Post date: May 16, 2013 10:16:46 AM
(I've updated the post with some good examples provided by Suzanne van Gils at the bottom).
Also, read this blog post by Andrew Gelman.
I was drinking a beer with Rolf Zwaan and Iris Schneider yesterday, when I brought up a topic that has been on my mind lately, namely the limited role of statisticians in the current reform in psychology. You would think that if you are passionate about statistics, then you want to help people to calculate them correctly in any way you can. Sure, your main interest might be to find a way to calculate effect sizes for multivariate statistics, or figure out better ways to deal with missing data, etc, but given that there is a large audience of researchers that has to use statistics and looks to you for guidance, you’d think some statisticians would be interested in helping a poor mathematically challenged psychologist out by offering some practical advice.

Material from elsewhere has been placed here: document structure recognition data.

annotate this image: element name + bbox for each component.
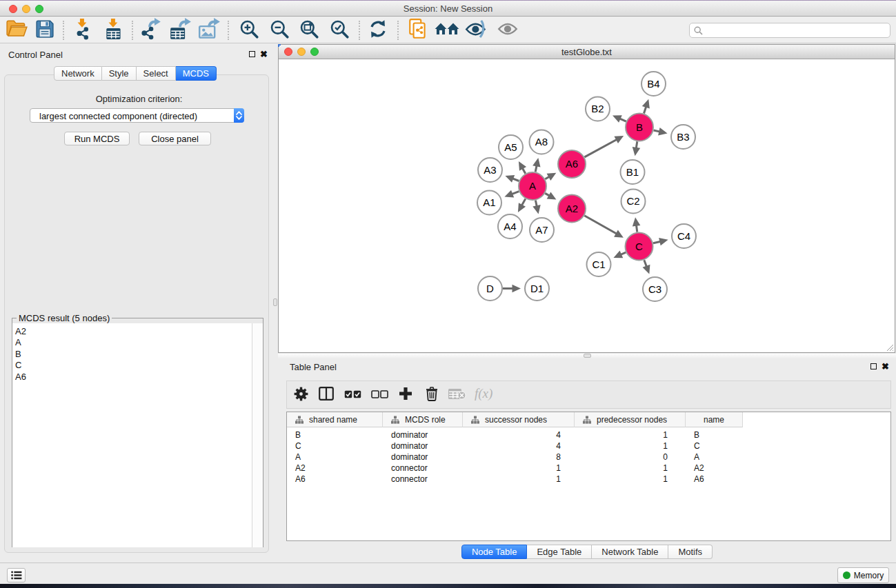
column-header-shared-name[interactable]: shared name — [287, 412, 383, 427]
graph-node-B3[interactable]: B3 — [671, 125, 695, 149]
svg-text:D1: D1 — [530, 283, 544, 294]
table-toolbar-button-show-column-panel[interactable] — [315, 385, 337, 405]
graph-node-B4[interactable]: B4 — [641, 72, 666, 96]
toolbar-button-export-image[interactable] — [196, 19, 222, 41]
zoom-fit-content-icon — [299, 19, 319, 42]
criterion-combobox-value: largest connected component (directed) — [39, 111, 197, 121]
tab-style[interactable]: Style — [102, 66, 137, 81]
mcds-result-item[interactable]: A — [15, 337, 21, 347]
mcds-result-scrollbar[interactable] — [252, 323, 263, 547]
tab-select[interactable]: Select — [137, 66, 176, 81]
graph-node-C3[interactable]: C3 — [643, 277, 667, 301]
svg-text:A6: A6 — [566, 158, 578, 170]
column-header-MCDS-role[interactable]: MCDS role — [383, 412, 463, 427]
mcds-result-item[interactable]: B — [15, 349, 21, 359]
graph-node-B1[interactable]: B1 — [621, 160, 645, 184]
table-row-A[interactable]: Adominator80A — [287, 452, 890, 463]
toolbar-button-show-all[interactable] — [495, 19, 521, 41]
toolbar-button-open-session[interactable] — [3, 19, 30, 41]
mcds-result-item[interactable]: A6 — [15, 372, 26, 382]
toolbar-button-export-table[interactable] — [168, 19, 194, 41]
column-header-successor-nodes[interactable]: successor nodes — [463, 412, 575, 427]
table-row-A6[interactable]: A6connector11A6 — [287, 474, 890, 485]
table-panel-close-icon[interactable]: ✖ — [882, 361, 889, 372]
table-cell: connector — [391, 474, 428, 484]
graph-node-C[interactable]: C — [626, 233, 653, 261]
table-tab-network-table[interactable]: Network Table — [592, 545, 668, 559]
network-graph-canvas[interactable]: AA1A2A3A4A5A6A7A8BB1B2B3B4CC1C2C3C4DD1 — [279, 59, 895, 352]
table-panel-float-icon[interactable] — [870, 363, 877, 369]
table-tab-edge-table[interactable]: Edge Table — [527, 545, 592, 559]
graph-node-D[interactable]: D — [478, 276, 502, 301]
mcds-result-item[interactable]: A2 — [15, 326, 26, 336]
apply-preferred-layout-icon — [368, 19, 388, 42]
toolbar-button-first-neighbors[interactable] — [434, 19, 460, 41]
table-cell: dominator — [391, 430, 428, 440]
float-panel-icon[interactable] — [249, 51, 255, 57]
toolbar-button-zoom-selected-region[interactable] — [327, 19, 353, 41]
network-window: testGlobe.txt AA1A2A3A4A5A6A7A8BB1B2B3B4… — [278, 44, 895, 353]
toolbar-button-save-session[interactable] — [32, 19, 58, 41]
mcds-result-item[interactable]: C — [15, 360, 21, 370]
svg-text:A4: A4 — [504, 221, 516, 232]
toolbar-button-import-network-from-file[interactable] — [70, 19, 96, 41]
tab-network[interactable]: Network — [54, 66, 102, 81]
toolbar-button-copy-network-view[interactable] — [406, 19, 432, 41]
graph-node-A3[interactable]: A3 — [478, 158, 502, 182]
svg-text:A7: A7 — [535, 224, 548, 236]
criterion-combobox[interactable]: largest connected component (directed) — [30, 108, 244, 123]
network-window-resize-grip[interactable] — [886, 343, 894, 352]
run-mcds-button[interactable]: Run MCDS — [64, 132, 130, 145]
toolbar-button-apply-preferred-layout[interactable] — [365, 19, 391, 41]
column-header-name[interactable]: name — [686, 412, 743, 427]
table-tab-motifs[interactable]: Motifs — [668, 545, 713, 559]
table-toolbar-button-table-options[interactable] — [290, 385, 312, 405]
graph-node-A[interactable]: A — [519, 172, 546, 200]
graph-node-B2[interactable]: B2 — [586, 97, 610, 121]
window-title: Session: New Session — [0, 3, 896, 14]
tab-mcds[interactable]: MCDS — [176, 66, 217, 81]
toolbar-button-zoom-out[interactable] — [266, 19, 292, 41]
table-toolbar-button-delete-columns[interactable] — [421, 385, 443, 405]
mcds-result-list[interactable]: A2ABCA6 — [12, 323, 263, 547]
search-box[interactable] — [689, 23, 890, 38]
toolbar-button-import-table-from-file[interactable] — [101, 19, 127, 41]
toolbar-button-zoom-fit-content[interactable] — [297, 19, 323, 41]
table-cell: 1 — [463, 474, 561, 484]
graph-node-A7[interactable]: A7 — [530, 218, 554, 242]
graph-node-A5[interactable]: A5 — [499, 135, 523, 159]
graph-node-A6[interactable]: A6 — [558, 150, 586, 178]
svg-text:A1: A1 — [483, 196, 495, 208]
graph-node-C4[interactable]: C4 — [672, 224, 696, 248]
svg-text:B3: B3 — [677, 131, 689, 143]
graph-node-C2[interactable]: C2 — [621, 190, 646, 214]
search-input[interactable] — [705, 24, 884, 37]
column-header-predecessor-nodes[interactable]: predecessor nodes — [575, 412, 686, 427]
bottom-split-divider-grip[interactable] — [584, 354, 591, 358]
close-panel-button[interactable]: Close panel — [139, 132, 211, 145]
toolbar-button-export-network[interactable] — [138, 19, 164, 41]
optimization-criterion-label: Optimization criterion: — [0, 94, 278, 104]
graph-node-D1[interactable]: D1 — [525, 276, 549, 301]
table-toolbar-button-select-all-columns[interactable] — [341, 385, 364, 405]
graph-node-B[interactable]: B — [626, 114, 653, 141]
left-split-divider-grip[interactable] — [273, 298, 277, 306]
toolbar-separator — [63, 21, 64, 40]
memory-button[interactable]: Memory — [837, 567, 889, 583]
graph-node-C1[interactable]: C1 — [587, 252, 611, 276]
table-toolbar-button-unselect-all-columns[interactable] — [368, 385, 390, 405]
graph-node-A1[interactable]: A1 — [477, 191, 501, 215]
table-toolbar-button-create-new-column[interactable] — [395, 385, 417, 405]
graph-node-A8[interactable]: A8 — [530, 130, 554, 154]
task-history-button[interactable] — [7, 568, 26, 582]
table-tab-node-table[interactable]: Node Table — [461, 545, 528, 559]
toolbar-button-hide-selected[interactable] — [464, 19, 490, 41]
toolbar-button-zoom-in[interactable] — [237, 19, 263, 41]
table-row-C[interactable]: Cdominator41C — [287, 440, 890, 452]
graph-node-A4[interactable]: A4 — [498, 214, 522, 239]
graph-node-A2[interactable]: A2 — [558, 195, 586, 223]
close-panel-icon[interactable]: ✖ — [260, 49, 268, 59]
table-row-B[interactable]: Bdominator41B — [287, 429, 890, 440]
table-row-A2[interactable]: A2connector11A2 — [287, 463, 890, 474]
network-window-titlebar[interactable]: testGlobe.txt — [279, 45, 895, 59]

Let me illustrate what statisticians do instead, by referring to a paper I read a few weeks ago by Ruscio & Mullen, 2012, about ‘Confidence Intervals for the Probability of Superiority Effect Size Measure and the Area Under a Receiver Operating Characteristic Curve’. It’s about effect sizes. More specifically, it compares 9 analytic and 3 bootstrap methods to construct a confidence interval for the A statistic, which is a non-parametric version of the CL effect size (I discuss CL in my effect size primer).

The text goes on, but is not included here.